Your goal:
In the data, extract each line that holds the string "subtitle".

Supplied records:

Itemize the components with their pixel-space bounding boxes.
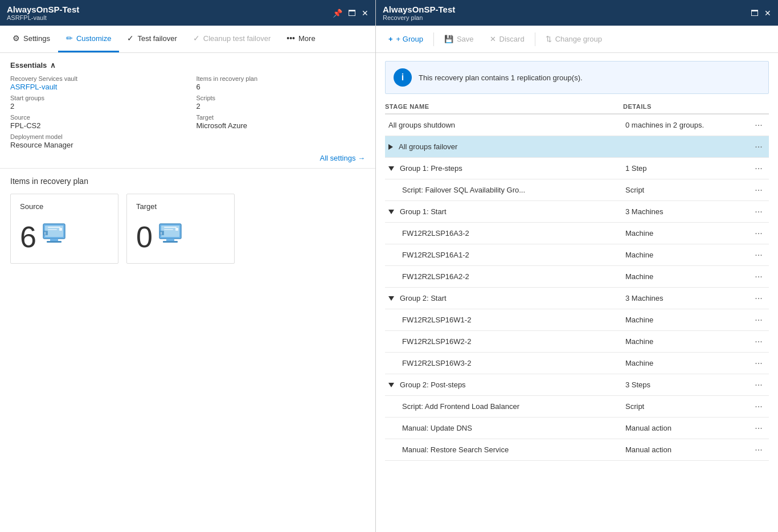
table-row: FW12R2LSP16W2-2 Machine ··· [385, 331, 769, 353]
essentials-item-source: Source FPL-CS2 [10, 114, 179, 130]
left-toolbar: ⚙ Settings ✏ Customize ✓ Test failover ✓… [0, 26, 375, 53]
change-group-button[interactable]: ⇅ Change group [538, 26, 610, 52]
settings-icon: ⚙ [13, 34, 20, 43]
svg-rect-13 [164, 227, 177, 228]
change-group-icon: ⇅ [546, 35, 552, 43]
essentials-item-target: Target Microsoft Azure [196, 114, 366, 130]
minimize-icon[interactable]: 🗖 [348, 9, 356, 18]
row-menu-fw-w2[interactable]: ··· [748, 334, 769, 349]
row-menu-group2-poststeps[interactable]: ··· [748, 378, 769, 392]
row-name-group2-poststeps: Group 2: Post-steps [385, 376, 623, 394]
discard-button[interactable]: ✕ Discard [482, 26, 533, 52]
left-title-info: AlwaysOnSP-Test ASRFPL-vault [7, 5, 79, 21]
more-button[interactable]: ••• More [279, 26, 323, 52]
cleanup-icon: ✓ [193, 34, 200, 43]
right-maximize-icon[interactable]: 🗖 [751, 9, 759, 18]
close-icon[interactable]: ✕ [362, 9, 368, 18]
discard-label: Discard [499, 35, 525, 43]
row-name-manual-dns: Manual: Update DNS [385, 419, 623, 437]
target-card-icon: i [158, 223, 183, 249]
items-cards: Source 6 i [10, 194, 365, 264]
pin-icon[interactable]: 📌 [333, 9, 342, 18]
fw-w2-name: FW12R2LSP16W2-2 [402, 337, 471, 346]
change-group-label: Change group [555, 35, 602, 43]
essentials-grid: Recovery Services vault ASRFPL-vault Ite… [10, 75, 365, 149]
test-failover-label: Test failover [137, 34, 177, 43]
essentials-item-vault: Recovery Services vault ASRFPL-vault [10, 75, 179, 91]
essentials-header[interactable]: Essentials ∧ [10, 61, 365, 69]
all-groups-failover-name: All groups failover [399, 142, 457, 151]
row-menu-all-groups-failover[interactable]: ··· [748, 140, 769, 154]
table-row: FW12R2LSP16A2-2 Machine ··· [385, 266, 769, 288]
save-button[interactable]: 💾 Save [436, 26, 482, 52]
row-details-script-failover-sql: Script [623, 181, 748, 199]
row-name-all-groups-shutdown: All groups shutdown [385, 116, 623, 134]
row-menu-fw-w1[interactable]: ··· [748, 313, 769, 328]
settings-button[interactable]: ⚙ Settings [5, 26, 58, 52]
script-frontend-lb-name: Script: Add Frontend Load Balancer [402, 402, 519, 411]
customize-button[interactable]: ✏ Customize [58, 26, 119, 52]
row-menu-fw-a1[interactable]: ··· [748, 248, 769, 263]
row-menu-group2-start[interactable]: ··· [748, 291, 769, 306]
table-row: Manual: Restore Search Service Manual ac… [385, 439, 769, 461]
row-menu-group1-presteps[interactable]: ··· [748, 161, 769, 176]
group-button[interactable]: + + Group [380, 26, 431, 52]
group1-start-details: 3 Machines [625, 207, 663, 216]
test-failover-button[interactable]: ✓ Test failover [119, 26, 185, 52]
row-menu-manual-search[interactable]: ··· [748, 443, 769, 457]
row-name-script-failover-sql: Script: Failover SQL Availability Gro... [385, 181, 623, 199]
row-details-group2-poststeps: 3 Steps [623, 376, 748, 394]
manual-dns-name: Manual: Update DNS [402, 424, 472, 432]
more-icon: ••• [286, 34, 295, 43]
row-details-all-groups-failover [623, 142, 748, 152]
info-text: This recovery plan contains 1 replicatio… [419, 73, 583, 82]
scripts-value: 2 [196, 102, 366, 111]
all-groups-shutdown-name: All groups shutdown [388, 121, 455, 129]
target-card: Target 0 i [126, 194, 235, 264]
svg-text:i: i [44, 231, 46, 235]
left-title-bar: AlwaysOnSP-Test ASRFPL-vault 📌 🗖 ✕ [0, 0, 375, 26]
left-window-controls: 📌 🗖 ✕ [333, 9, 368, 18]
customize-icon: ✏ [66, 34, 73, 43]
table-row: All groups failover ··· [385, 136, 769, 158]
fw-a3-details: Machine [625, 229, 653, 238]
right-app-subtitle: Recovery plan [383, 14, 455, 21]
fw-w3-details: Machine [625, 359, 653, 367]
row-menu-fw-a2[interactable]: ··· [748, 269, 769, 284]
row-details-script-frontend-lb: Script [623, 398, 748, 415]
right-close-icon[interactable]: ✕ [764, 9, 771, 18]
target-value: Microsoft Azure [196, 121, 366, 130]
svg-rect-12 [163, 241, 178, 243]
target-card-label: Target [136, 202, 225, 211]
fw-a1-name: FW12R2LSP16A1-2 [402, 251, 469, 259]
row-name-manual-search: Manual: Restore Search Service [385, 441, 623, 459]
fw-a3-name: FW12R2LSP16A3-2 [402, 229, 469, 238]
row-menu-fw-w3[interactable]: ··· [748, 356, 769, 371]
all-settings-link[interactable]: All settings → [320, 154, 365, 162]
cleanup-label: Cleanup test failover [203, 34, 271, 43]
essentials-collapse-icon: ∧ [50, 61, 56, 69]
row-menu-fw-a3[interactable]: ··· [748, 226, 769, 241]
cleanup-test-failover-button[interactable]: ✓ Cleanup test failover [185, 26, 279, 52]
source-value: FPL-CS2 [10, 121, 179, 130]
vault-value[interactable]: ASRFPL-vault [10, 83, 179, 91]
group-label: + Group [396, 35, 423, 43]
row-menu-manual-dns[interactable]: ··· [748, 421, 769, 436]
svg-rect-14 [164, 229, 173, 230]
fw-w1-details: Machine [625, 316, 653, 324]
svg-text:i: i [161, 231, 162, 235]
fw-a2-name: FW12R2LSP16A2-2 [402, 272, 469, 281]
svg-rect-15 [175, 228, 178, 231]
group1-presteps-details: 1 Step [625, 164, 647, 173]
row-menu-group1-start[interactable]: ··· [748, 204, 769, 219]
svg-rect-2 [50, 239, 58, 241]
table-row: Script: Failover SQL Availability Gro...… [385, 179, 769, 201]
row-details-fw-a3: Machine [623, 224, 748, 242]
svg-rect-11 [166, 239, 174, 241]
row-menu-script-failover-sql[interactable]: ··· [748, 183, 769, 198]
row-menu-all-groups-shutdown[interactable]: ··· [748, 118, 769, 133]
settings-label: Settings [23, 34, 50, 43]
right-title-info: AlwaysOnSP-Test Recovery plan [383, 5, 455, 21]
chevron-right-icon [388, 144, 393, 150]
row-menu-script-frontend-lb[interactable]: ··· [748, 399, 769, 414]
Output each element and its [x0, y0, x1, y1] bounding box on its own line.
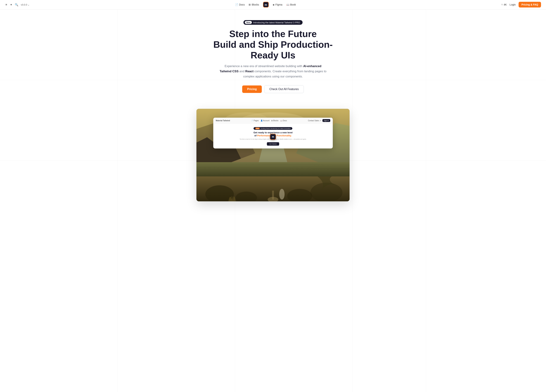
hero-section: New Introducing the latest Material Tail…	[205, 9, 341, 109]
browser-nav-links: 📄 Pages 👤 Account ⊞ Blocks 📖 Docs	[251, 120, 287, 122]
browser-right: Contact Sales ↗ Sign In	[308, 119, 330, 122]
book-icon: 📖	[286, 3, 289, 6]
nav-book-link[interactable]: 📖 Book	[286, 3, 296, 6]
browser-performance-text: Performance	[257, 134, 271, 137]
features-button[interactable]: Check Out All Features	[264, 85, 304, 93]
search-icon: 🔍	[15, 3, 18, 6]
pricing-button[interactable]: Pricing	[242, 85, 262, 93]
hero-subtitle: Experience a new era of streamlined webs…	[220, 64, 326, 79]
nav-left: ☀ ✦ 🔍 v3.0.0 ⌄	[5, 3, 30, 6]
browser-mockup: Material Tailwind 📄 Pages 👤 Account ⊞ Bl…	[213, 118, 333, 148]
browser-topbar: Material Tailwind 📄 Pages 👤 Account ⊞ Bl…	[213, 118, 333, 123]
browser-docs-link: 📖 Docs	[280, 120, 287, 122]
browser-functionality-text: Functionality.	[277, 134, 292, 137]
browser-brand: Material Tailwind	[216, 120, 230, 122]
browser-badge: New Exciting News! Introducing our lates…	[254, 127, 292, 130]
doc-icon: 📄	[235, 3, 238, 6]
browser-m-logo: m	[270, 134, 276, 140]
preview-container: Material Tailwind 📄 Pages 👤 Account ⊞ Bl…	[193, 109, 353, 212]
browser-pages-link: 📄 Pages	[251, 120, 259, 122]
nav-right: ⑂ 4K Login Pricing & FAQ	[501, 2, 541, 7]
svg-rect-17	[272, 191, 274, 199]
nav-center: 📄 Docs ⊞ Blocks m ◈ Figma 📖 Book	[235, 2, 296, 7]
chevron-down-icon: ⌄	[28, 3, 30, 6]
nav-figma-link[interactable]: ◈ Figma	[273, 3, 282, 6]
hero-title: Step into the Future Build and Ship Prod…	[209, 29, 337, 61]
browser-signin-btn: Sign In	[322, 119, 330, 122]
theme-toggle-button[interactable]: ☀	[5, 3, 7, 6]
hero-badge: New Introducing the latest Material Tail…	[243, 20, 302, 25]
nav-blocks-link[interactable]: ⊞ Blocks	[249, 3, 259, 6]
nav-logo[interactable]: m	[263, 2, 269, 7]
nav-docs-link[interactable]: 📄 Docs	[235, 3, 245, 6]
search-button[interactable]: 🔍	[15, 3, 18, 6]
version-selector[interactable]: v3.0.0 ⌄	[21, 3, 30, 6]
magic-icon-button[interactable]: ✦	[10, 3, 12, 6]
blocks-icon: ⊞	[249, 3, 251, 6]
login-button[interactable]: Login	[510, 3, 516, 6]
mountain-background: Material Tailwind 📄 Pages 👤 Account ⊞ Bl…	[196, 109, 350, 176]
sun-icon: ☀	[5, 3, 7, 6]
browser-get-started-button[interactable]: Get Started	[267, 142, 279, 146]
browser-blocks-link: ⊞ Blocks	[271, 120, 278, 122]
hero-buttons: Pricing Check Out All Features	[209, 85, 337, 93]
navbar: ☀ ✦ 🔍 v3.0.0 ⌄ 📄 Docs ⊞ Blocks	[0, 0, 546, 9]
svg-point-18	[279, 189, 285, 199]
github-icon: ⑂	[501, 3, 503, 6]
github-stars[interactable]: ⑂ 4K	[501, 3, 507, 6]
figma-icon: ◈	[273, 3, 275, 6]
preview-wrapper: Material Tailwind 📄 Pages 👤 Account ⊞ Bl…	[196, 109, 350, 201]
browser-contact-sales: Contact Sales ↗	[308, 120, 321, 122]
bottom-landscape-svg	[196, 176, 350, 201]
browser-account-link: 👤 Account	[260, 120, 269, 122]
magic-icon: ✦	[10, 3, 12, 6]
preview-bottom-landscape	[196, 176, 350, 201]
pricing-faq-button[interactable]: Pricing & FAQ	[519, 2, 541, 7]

Exercise answer:
right-app-subtitle: Recovery plan [383, 14, 455, 21]
hero-subtitle: Experience a new era of streamlined webs…	[220, 64, 326, 79]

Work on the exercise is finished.